# Keep substrates separate



## Taz3528 (6 Feb 2014)

Hi

I’m setting up a new planted tank using a 2cm layer of Dennerle’s Deponit substrate topped by a 5cm layer of gravel (all straightforward so far) and would like have an area of sand for corys approx 2cm deep.  To keep the Deponit/Gravel separate from the sand I’m planning to use a strip of acrylic bent to shape and siliconed to the tank bottom.  The dilemma is how to raise the sand substrate by +/- 3cm safely to blend/level its top with that of the gravel’s.
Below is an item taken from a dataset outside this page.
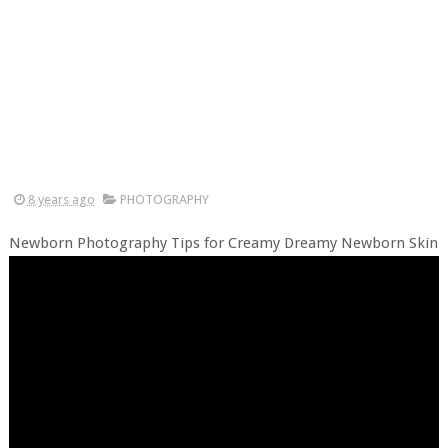
8 years ago
PHOTOGRAPHY
Newborn Photography Tips for Creamy Dreamy Newborn Skin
I’ve considered and discarded a number of options: polystyrene (floats, breaks up, safety?), slate tiles or glass (heavy, difficult to shape), “egg crate” (anaerobic pockets) and would appreciate any alternative suggestions from the forum.

Thanks


----------



## BigTom (6 Feb 2014)

Sorry if I'm missing something but why not just have the sand 5cm deep?


----------



## Taz3528 (6 Feb 2014)

S'truth that was quick!  From what I've read elsewhere corys seem to do best in a substrate up to 2cm, also past experience using deep sand was not good (anaerobic, blanket algae, etc) - but that may be 'cos I didn't stir it enough.  I'm not planning to plant the sand substrate, except for for may be plants attached to rock/wood.
Nevertheless, happy to be guide by the experience/advice of others...


----------



## BigTom (6 Feb 2014)

Personally I've never had issues with fairly deep sand and never stir it. Can't imagine the corys have any idea how much sand is underneath them either!

Otherwise I'm sure someone will have an ingenious idea or two.


----------